Convicted felon Ricky Shaw testified Monday that detainees at the Cook County Jail used to get together to make up stories about being beaten by former Chicago police Lt. Jon Burge.
Ricky Shaw, who is at the tail end of a 50-year sentence for armed robbery, testified Monday at Burge's perjury and obstruction of justice trial.
Shaw testified that former gang leader Melvin Jones used to organize men to make up stories about Burge and his officers.
"[Jones] said he was never abused. He never got electroshocked, but that were other people who had already made the claim.
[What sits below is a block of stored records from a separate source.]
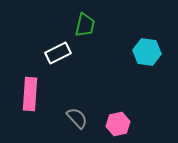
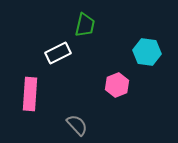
gray semicircle: moved 7 px down
pink hexagon: moved 1 px left, 39 px up; rotated 10 degrees counterclockwise
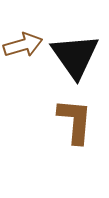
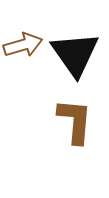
black triangle: moved 2 px up
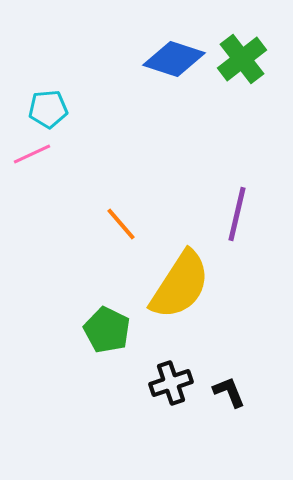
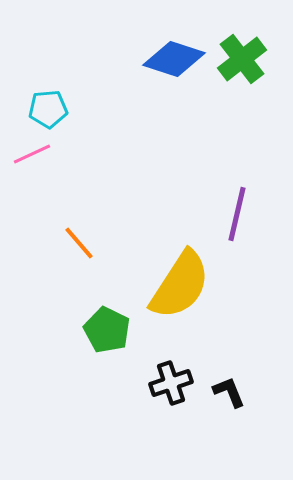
orange line: moved 42 px left, 19 px down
He said he had lawyers and everybody dying to get on the case, that there were movie deals and book deals," Shaw said, dressed in an orange jumpsuit with shackled hands and feet hidden from jurors.
On cross examination, Assistant U.S. Attorney David Weisman tried to discredit Shaw, citing numerous times that Shaw had been disciplined for lying to authorities at various prisons around Illinois.
Also on the stand Monday was former Cook county State's Attorney Paul Kaymen, who took statments from Burge accuser Anthony Holmes in the case of the murder of Joe Murphy.
Kayman told the jury that he saw nothing out of the ordinary when he went to Area Two with a court reporter to take the statements.
"Did he ever indicate to you he was electrocuted," asked Burge's attorney, William Gamboney.
"No," Kayman replied.
He also testified that Holmes never said that anyone put a bag over his head.
Earlier today, Burge -- who is facing trial on federal perjury and obstruction of justice charges tied to the abuse allegations from Jones' and four others -- finished testifying in his own defense.
Weisman spent most of an hour going over Burge's interrogation techniques and questioning him about how much he lied to suspects to obtain confessions.
Burge had testified that detectives lie to suspects all the time, but, under Weisman's cross-examination today, he said he would lie "occasionally" to suspects -- and asked Weisman why he was making a big deal over a common legal practice.
"Are you proud of your reputation of taking the law into your own hands?" Weisman asked Burge.
"That's like asking when you stopped beating your wife," Burge replied. "I'm proud of my reputation -- but not for taking the law into my own hands, counselor."
Weisman then asked Burge if that was true, why did he name his boat "Vigilante."
Burge -- who said his first two boats were named "Seaspray" and "Sealove" -- said he got the name "Vigilante" from a computer generated list of names that hadn't been used for boats.
As he did last week, Burge denied ever beating criminal suspects repeatedly Monday morning.
Burge's trial is expected to last through the end of the month.